7. Pourquoi a-t-on retenu comme critère décisif le nombre des mouvements aériens et non la pollution sonore effective, en tenant compte du fait que plus de 90 % de celle-ci est supportée par la population suisse ?
8. A-t-on inclus dans les négociations la question de l'équilibrage non discriminatoire des atteintes des deux côtés de la frontière, non seulement dans le domaine du transport aérien, mais aussi dans celui du trafic de transit des camions et des personnes et du transport ferroviaire de marchandises, pour disposer d'une vue d'ensemble ?
9. Le Conseil fédéral craint-il aussi que l'issue de ces négociations fasse école dans d'autres aéroports et soit contraire aux objectifs de la sécurité de la navigation aérienne européenne, qui visent un déroulement du trafic efficace et respectueux de l'environnement ?
10. Que compte faire le Conseil fédéral pour maintenir et consolider, dans l'intérêt de la Suisse, le statut de Zurich-Kloten en tant que plaque tournante intercontinentale du trafic aérien ?
11. Le Conseil fédéral est-il prêt à définir une politique nationale du transport aérien qui tienne dûment compte des problèmes des nuisances sonores, de la protection de l'environnement et de l'aménagement du territoire ?

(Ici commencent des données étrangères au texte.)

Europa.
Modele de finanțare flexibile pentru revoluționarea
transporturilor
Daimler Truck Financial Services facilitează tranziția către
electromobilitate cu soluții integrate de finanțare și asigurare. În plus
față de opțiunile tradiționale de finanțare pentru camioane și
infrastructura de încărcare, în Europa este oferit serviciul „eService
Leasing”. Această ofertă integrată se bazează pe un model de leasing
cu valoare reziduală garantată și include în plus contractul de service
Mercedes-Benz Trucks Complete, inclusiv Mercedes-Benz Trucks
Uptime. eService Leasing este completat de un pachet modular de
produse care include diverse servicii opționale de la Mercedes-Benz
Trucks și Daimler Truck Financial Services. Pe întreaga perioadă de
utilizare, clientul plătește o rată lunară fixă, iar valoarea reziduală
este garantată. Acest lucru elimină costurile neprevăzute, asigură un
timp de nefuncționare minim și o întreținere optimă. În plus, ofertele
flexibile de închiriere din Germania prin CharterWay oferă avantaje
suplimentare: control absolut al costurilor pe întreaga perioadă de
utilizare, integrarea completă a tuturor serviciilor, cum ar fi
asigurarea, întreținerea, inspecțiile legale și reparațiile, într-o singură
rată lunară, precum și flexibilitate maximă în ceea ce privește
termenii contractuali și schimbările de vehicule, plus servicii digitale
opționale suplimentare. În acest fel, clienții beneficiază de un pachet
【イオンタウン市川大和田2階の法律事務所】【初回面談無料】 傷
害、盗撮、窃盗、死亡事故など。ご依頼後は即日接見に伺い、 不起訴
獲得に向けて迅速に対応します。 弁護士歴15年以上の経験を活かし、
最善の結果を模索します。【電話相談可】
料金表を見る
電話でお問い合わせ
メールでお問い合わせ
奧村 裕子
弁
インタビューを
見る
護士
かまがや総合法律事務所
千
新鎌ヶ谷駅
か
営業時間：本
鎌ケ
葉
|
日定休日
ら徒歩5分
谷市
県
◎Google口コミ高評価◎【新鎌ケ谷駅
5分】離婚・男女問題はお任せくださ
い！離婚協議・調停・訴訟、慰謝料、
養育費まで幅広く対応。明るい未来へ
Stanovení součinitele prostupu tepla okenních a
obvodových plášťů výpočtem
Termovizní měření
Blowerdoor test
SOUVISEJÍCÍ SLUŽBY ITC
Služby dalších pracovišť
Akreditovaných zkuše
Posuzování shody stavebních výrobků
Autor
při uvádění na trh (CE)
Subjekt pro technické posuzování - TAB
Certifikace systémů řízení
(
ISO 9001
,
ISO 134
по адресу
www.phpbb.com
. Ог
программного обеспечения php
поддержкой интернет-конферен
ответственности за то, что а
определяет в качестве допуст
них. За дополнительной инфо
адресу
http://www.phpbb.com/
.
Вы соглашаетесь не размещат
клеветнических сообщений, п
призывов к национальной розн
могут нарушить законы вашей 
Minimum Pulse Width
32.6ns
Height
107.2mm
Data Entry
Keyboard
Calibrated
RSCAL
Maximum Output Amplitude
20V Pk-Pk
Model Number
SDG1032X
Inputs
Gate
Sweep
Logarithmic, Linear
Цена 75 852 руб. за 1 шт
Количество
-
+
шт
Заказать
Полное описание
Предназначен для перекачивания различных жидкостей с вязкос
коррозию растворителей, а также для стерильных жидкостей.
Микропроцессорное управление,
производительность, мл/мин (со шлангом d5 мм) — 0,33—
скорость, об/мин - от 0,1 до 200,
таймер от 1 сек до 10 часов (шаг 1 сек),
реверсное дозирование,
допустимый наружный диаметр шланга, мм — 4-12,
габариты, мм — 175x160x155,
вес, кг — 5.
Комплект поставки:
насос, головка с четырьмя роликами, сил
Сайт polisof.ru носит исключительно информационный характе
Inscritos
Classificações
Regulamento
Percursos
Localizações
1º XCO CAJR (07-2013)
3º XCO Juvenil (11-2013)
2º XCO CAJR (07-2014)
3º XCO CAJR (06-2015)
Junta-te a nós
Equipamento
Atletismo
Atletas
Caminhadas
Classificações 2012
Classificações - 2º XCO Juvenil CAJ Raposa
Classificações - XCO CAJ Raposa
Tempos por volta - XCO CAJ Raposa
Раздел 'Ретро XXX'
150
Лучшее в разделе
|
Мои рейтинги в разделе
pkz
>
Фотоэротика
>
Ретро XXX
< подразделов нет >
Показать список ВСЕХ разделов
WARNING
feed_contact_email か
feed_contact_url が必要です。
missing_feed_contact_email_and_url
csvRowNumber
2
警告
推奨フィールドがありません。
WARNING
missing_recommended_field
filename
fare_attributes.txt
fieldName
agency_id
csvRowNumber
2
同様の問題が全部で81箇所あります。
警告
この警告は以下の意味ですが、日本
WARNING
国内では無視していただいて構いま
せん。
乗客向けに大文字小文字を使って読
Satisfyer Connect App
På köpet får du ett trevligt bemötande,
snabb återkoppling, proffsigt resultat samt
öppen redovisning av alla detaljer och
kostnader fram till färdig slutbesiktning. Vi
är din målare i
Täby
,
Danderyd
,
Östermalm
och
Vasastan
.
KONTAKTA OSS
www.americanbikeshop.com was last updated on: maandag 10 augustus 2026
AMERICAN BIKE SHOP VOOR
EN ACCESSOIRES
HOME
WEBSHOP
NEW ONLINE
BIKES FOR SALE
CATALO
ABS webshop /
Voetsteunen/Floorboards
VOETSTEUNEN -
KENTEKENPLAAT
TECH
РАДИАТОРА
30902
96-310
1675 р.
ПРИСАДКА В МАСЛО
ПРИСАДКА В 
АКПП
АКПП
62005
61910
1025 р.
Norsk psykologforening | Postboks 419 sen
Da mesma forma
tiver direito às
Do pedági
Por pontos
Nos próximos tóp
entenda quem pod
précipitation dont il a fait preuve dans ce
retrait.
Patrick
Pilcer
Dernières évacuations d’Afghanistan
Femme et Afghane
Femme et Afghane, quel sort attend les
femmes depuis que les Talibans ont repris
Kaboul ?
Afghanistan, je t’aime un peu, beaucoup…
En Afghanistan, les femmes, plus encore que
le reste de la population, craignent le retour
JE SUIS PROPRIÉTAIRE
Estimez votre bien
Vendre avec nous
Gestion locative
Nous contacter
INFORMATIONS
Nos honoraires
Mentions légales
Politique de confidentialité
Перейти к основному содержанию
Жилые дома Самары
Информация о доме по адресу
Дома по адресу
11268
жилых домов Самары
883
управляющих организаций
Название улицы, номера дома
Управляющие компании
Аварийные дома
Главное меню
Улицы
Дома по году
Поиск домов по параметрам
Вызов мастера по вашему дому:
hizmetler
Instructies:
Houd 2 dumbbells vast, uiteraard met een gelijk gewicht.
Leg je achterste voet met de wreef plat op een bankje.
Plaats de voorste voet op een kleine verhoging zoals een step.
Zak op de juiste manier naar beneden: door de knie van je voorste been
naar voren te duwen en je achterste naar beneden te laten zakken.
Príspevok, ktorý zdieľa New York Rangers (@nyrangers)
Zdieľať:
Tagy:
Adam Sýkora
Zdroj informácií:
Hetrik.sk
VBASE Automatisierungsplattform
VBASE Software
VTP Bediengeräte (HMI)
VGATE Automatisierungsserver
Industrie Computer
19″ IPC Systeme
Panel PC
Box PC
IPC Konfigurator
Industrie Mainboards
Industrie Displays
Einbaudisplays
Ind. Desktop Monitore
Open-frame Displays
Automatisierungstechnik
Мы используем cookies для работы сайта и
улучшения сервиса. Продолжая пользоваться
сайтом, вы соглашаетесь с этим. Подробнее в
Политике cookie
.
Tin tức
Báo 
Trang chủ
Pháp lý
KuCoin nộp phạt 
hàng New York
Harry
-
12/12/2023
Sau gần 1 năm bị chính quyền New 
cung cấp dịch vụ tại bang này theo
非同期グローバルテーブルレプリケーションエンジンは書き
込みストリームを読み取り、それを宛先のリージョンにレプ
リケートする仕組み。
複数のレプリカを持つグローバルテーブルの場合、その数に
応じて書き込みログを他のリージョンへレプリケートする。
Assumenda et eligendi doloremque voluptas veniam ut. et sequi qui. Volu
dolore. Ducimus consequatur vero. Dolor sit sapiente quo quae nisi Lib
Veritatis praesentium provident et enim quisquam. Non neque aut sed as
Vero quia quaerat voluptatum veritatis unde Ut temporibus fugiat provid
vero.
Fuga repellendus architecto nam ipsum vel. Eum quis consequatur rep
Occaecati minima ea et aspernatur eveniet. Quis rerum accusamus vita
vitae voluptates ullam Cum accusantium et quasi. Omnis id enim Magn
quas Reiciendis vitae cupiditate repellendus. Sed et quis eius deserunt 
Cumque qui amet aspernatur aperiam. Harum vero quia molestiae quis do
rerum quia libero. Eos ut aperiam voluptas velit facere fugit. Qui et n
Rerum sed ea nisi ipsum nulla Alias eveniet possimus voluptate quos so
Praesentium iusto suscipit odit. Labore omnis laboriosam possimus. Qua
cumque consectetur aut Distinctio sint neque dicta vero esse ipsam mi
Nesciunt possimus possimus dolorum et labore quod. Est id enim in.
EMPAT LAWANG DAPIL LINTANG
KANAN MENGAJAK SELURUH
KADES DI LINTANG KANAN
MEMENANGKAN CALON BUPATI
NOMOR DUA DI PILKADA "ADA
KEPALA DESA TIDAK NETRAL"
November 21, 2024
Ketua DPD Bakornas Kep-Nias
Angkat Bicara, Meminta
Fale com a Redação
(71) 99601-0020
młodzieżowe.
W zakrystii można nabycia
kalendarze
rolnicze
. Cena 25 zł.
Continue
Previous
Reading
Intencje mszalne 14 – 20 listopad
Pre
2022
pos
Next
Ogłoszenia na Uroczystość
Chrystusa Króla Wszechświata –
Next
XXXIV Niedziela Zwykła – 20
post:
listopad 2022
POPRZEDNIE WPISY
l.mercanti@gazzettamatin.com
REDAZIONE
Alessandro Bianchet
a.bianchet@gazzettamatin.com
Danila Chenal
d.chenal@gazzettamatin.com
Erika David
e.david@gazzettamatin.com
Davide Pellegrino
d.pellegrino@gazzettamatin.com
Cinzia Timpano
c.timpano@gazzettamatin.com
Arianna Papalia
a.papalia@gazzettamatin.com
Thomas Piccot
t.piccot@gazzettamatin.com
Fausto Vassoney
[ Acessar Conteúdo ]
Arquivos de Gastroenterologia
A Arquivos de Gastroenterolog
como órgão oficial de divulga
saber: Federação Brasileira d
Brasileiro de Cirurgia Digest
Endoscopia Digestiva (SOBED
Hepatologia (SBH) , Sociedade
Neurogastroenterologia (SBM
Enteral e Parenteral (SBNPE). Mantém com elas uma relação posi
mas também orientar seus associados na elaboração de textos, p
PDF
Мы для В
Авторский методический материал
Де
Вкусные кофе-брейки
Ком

Stellungnahme des Bundesrates
1. Les discussions relatives aux vols d'approche vers Zurich ont débuté dès les années septante, peu après la mise en service de la piste d'atterrissage principale actuelle. La réglementation germano-suisse adoptée en 1984 n'a pas résolu le problème. Quant aux négociations sur un accord international, elles ont commencé en 1998. La préoccupation majeure de la délégation suisse a été d'assurer le développement du hub, ce qui implique avant tout le droit d'assurer le contrôle de la sécurité aérienne. Dans l'esprit de nos représentants, l'Allemagne aurait dû continuer de supporter une partie des nuisances dues au développement de l'aéroport, dont la majeure partie aurait toutefois touché la Suisse. De leur côté, nos partenaires allemands ont tenu absolument à fixer un nombre limite de mouvements d'avions, très inférieur au niveau atteint en 1998, à étendre l'interdiction des vols de nuit et à restreindre les possibilités de vol en fin de semaine. Ils ont fait savoir qu'au cas où la Suisse refuserait l'accord, l'Allemagne ferait en sorte de limiter encore davantage l'utilisation de son espace aérien pour les vols d'approche et de décollage, voire de ne plus l'autoriser qu'en cas de nécessité technique.
Au début de 2001, les deux délégations ont déclaré avoir épuisé leur marge de négociation. Elles ont convenu que la ronde suivante devrait être menée à l'échelon ministériel.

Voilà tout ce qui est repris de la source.